Input material =>
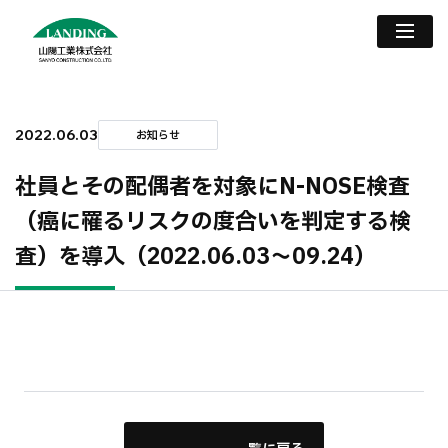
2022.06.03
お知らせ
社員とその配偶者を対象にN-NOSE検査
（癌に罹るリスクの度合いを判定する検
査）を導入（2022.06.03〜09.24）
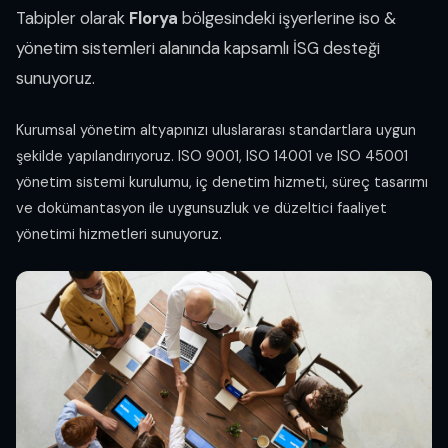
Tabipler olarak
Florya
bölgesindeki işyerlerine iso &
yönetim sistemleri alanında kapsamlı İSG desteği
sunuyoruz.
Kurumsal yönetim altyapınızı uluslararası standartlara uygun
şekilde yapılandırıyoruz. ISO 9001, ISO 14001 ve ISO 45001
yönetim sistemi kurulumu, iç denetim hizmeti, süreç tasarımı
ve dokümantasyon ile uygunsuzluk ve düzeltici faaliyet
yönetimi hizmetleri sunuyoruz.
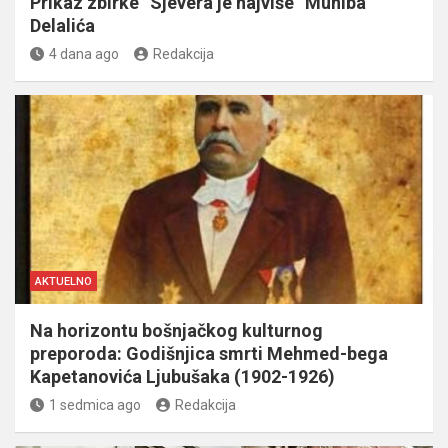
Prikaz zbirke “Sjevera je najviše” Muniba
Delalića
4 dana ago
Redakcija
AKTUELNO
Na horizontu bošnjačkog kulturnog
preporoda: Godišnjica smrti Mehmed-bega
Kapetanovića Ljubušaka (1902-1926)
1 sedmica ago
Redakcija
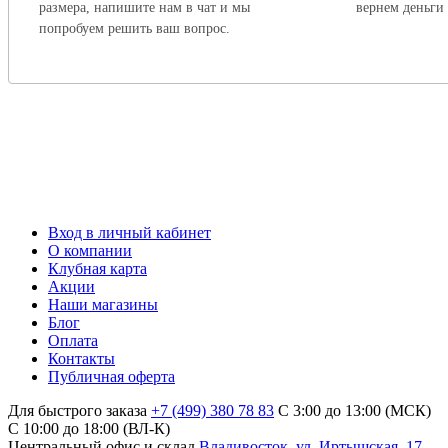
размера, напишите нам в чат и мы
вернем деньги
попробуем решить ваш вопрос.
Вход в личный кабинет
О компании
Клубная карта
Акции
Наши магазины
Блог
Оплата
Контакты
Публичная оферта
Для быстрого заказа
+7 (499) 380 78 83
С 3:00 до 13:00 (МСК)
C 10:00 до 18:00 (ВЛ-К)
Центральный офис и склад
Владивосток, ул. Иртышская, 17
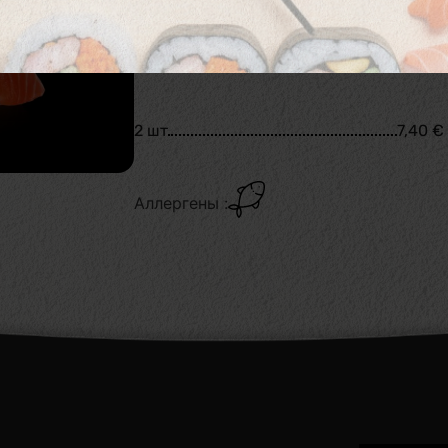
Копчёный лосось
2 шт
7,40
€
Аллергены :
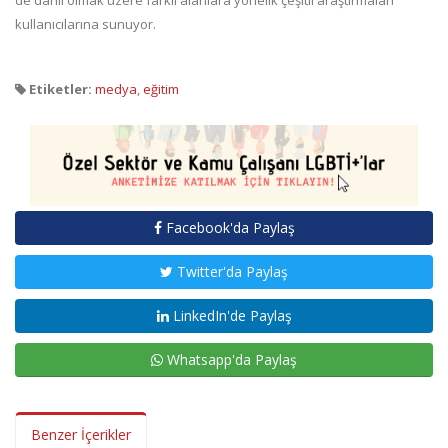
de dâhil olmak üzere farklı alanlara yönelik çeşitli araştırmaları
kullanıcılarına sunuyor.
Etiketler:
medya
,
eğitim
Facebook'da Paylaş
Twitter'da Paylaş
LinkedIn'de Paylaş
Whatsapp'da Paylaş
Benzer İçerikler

What is being asked => Copy out each line of the data that has the word "Paylaş" in it.

Written answer =>
Facebook'da Paylaş
Twitter'da Paylaş
LinkedIn'de Paylaş
Whatsapp'da Paylaş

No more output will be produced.